━━━━━ Supplied entries ━━━━━

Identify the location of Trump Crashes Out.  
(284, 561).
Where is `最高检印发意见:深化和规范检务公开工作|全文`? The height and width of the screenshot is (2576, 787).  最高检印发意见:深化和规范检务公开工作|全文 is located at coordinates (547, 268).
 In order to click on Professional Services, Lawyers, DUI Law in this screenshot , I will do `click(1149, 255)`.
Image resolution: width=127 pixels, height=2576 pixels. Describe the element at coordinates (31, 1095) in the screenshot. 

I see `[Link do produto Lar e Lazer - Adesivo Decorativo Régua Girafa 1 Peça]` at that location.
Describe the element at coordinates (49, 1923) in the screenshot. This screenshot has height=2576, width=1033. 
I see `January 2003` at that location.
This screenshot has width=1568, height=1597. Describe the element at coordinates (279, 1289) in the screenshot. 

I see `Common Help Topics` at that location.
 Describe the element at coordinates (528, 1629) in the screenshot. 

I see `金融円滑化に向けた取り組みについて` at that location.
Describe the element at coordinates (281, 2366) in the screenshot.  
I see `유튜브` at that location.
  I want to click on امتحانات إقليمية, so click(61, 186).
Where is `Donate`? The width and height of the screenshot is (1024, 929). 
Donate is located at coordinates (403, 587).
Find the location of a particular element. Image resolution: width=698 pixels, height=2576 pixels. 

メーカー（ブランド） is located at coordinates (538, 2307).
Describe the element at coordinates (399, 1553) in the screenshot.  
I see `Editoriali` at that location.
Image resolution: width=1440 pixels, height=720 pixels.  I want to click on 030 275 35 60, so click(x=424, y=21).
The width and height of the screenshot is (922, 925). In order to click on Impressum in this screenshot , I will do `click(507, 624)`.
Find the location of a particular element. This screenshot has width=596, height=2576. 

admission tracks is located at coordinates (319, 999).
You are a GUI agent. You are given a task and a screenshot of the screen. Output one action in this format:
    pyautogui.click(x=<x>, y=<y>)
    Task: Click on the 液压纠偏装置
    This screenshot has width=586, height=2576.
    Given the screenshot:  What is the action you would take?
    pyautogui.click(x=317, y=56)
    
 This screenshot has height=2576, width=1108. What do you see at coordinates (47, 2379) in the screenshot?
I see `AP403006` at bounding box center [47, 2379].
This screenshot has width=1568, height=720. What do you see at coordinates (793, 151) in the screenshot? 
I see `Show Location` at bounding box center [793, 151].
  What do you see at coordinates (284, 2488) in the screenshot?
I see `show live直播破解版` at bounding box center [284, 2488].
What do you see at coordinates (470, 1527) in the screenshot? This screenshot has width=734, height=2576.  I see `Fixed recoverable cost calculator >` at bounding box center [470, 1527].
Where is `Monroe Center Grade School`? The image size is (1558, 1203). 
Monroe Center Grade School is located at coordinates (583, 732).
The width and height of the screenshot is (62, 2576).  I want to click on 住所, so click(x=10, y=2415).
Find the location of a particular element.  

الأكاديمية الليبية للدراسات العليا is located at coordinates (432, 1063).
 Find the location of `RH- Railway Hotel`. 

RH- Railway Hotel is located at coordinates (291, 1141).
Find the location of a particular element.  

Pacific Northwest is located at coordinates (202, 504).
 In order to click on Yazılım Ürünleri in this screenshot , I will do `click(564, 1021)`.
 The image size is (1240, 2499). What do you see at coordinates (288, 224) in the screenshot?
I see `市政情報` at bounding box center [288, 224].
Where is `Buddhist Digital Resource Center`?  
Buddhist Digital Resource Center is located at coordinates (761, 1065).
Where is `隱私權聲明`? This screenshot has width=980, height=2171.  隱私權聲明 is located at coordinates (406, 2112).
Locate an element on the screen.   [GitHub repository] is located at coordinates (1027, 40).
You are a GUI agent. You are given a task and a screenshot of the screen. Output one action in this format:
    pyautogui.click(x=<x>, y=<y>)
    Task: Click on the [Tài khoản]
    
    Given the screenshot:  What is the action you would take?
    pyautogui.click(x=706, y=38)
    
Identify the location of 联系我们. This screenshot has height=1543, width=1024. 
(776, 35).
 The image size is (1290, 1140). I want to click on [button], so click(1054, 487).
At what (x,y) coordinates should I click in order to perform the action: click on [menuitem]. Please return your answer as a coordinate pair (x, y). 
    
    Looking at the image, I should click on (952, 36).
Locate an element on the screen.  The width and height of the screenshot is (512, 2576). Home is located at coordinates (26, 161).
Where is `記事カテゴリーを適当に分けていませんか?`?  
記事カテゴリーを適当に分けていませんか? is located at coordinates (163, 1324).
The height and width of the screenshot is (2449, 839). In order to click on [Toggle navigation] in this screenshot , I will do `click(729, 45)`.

━━━━━

**Task requirements**
An exact reproduction of all the records is required.

**Solution for this task**
Identify the location of Trump Crashes Out.  
(284, 561).
Where is `最高检印发意见:深化和规范检务公开工作|全文`? The height and width of the screenshot is (2576, 787).  最高检印发意见:深化和规范检务公开工作|全文 is located at coordinates (547, 268).
 In order to click on Professional Services, Lawyers, DUI Law in this screenshot , I will do `click(1149, 255)`.
Image resolution: width=127 pixels, height=2576 pixels. Describe the element at coordinates (31, 1095) in the screenshot. 

I see `[Link do produto Lar e Lazer - Adesivo Decorativo Régua Girafa 1 Peça]` at that location.
Describe the element at coordinates (49, 1923) in the screenshot. This screenshot has height=2576, width=1033. 
I see `January 2003` at that location.
This screenshot has width=1568, height=1597. Describe the element at coordinates (279, 1289) in the screenshot. 

I see `Common Help Topics` at that location.
 Describe the element at coordinates (528, 1629) in the screenshot. 

I see `金融円滑化に向けた取り組みについて` at that location.
Describe the element at coordinates (281, 2366) in the screenshot.  
I see `유튜브` at that location.
  I want to click on امتحانات إقليمية, so click(61, 186).
Where is `Donate`? The width and height of the screenshot is (1024, 929). 
Donate is located at coordinates (403, 587).
Find the location of a particular element. Image resolution: width=698 pixels, height=2576 pixels. 

メーカー（ブランド） is located at coordinates (538, 2307).
Describe the element at coordinates (399, 1553) in the screenshot.  
I see `Editoriali` at that location.
Image resolution: width=1440 pixels, height=720 pixels.  I want to click on 030 275 35 60, so click(x=424, y=21).
The width and height of the screenshot is (922, 925). In order to click on Impressum in this screenshot , I will do `click(507, 624)`.
Find the location of a particular element. This screenshot has width=596, height=2576. 

admission tracks is located at coordinates (319, 999).
You are a GUI agent. You are given a task and a screenshot of the screen. Output one action in this format:
    pyautogui.click(x=<x>, y=<y>)
    Task: Click on the 液压纠偏装置
    This screenshot has width=586, height=2576.
    Given the screenshot:  What is the action you would take?
    pyautogui.click(x=317, y=56)
    
 This screenshot has height=2576, width=1108. What do you see at coordinates (47, 2379) in the screenshot?
I see `AP403006` at bounding box center [47, 2379].
This screenshot has width=1568, height=720. What do you see at coordinates (793, 151) in the screenshot? 
I see `Show Location` at bounding box center [793, 151].
  What do you see at coordinates (284, 2488) in the screenshot?
I see `show live直播破解版` at bounding box center [284, 2488].
What do you see at coordinates (470, 1527) in the screenshot? This screenshot has width=734, height=2576.  I see `Fixed recoverable cost calculator >` at bounding box center [470, 1527].
Where is `Monroe Center Grade School`? The image size is (1558, 1203). 
Monroe Center Grade School is located at coordinates (583, 732).
The width and height of the screenshot is (62, 2576).  I want to click on 住所, so click(x=10, y=2415).
Find the location of a particular element.  

الأكاديمية الليبية للدراسات العليا is located at coordinates (432, 1063).
 Find the location of `RH- Railway Hotel`. 

RH- Railway Hotel is located at coordinates (291, 1141).
Find the location of a particular element.  

Pacific Northwest is located at coordinates (202, 504).
 In order to click on Yazılım Ürünleri in this screenshot , I will do `click(564, 1021)`.
 The image size is (1240, 2499). What do you see at coordinates (288, 224) in the screenshot?
I see `市政情報` at bounding box center [288, 224].
Where is `Buddhist Digital Resource Center`?  
Buddhist Digital Resource Center is located at coordinates (761, 1065).
Where is `隱私權聲明`? This screenshot has width=980, height=2171.  隱私權聲明 is located at coordinates (406, 2112).
Locate an element on the screen.   [GitHub repository] is located at coordinates (1027, 40).
You are a GUI agent. You are given a task and a screenshot of the screen. Output one action in this format:
    pyautogui.click(x=<x>, y=<y>)
    Task: Click on the [Tài khoản]
    
    Given the screenshot:  What is the action you would take?
    pyautogui.click(x=706, y=38)
    
Identify the location of 联系我们. This screenshot has height=1543, width=1024. 
(776, 35).
 The image size is (1290, 1140). I want to click on [button], so click(1054, 487).
At what (x,y) coordinates should I click in order to perform the action: click on [menuitem]. Please return your answer as a coordinate pair (x, y). 
    
    Looking at the image, I should click on (952, 36).
Locate an element on the screen.  The width and height of the screenshot is (512, 2576). Home is located at coordinates (26, 161).
Where is `記事カテゴリーを適当に分けていませんか?`?  
記事カテゴリーを適当に分けていませんか? is located at coordinates (163, 1324).
The height and width of the screenshot is (2449, 839). In order to click on [Toggle navigation] in this screenshot , I will do `click(729, 45)`.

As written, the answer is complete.